Lillian Reiter et al. J Bacteriol. 2011 Oct.

Abstract

The Bacillus cereus group of bacteria is a group of closely related species that are of medical and economic relevance, including B. anthracis, B. cereus, and B. thuringiensis. Bacteria from the Bacillus cereus group encode three large, highly conserved genes of unknown function (named crdA, crdB, and crdC) that are composed of 16 to 35 copies of a repeated domain of 132 amino acids at the protein level. Bioinformatic analysis revealed that there is a phylogenetic bias in the genomic distribution of these genes and that strains harboring all three large genes mainly belong to cluster III of the B. cereus group phylogenetic tree.

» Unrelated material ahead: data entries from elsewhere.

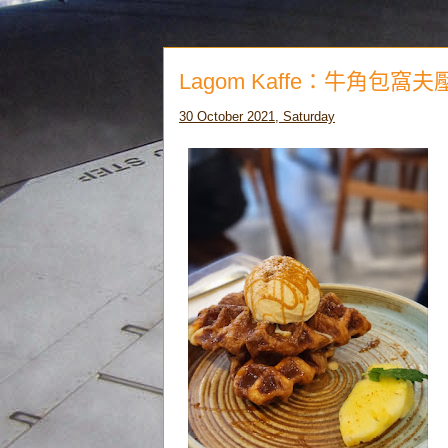
Lagom Kaffe：牛角包窩
30 October 2021, Saturday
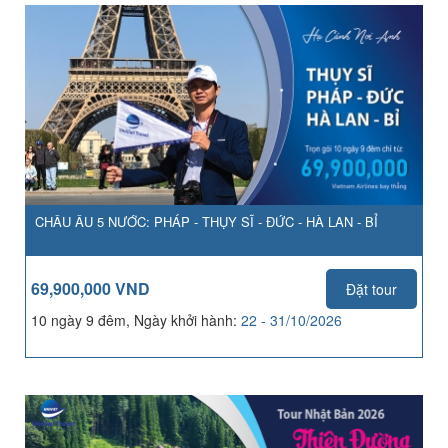
CHÂU ÂU 5 NƯỚC: PHÁP - THỤY SĨ - ĐỨC - HÀ LAN - BỈ
69,900,000 VND
Đặt tour
10 ngày 9 đêm, Ngày khởi hành:
22 - 31/10/2026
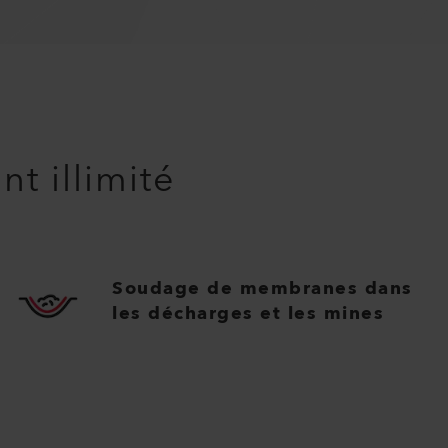
t illimité
Soudage de membranes dans
les décharges et les mines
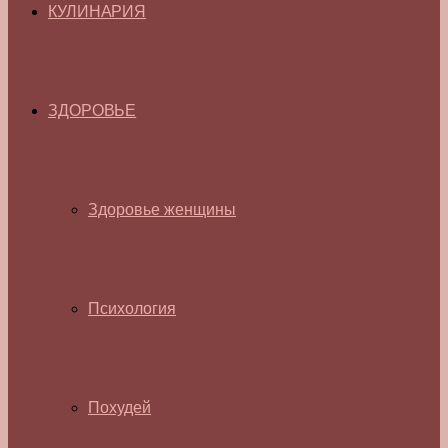
КУЛИНАРИЯ
ЗДОРОВЬЕ
Здоровье женщины
Психология
Похудей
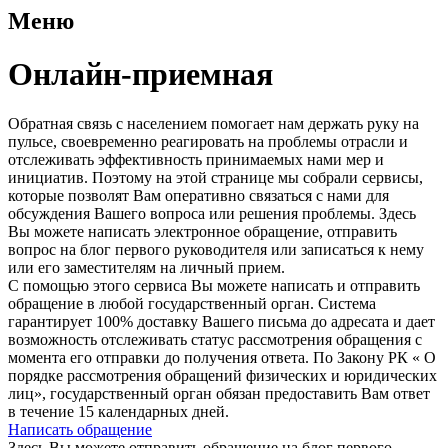
Меню
Онлайн-приемная
Обратная связь с населением помогает нам держать руку на
пульсе, своевременно реагировать на проблемы отрасли и
отслеживать эффективность принимаемых нами мер и
инициатив. Поэтому на этой странице мы собрали сервисы,
которые позволят Вам оперативно связаться с нами для
обсуждения Вашего вопроса или решения проблемы. Здесь
Вы можете написать электронное обращение, отправить
вопрос на блог первого руководителя или записаться к нему
или его заместителям на личный прием.
С помощью этого сервиса Вы можете написать и отправить
обращение в любой государственный орган. Система
гарантирует 100% доставку Вашего письма до адресата и дает
возможность отслеживать статус рассмотрения обращения с
момента его отправки до получения ответа. По Закону РК « О
порядке рассмотрения обращений физических и юридических
лиц», государственный орган обязан предоставить Вам ответ
в течение 15 календарных дней.
Написать обращение
Здесь Вы можете отправить обращение на блог первого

The evolutionary history of the three large genes implicates gain, loss, duplication, internal deletion, and lateral transfer. Furthermore, we show that the transcription of previously identified antisense open reading frames in crdB is simultaneously regulated with its host gene throughout the life cycle in vitro, with the highest expression being at the onset of sporulation. In B. anthracis, different combinations of double- and triple-knockout mutants of the three large genes displayed slower and less efficient sporulation processes than the parental strain. Altogether, the functional studies suggest an involvement of these three large genes in the sporulation process.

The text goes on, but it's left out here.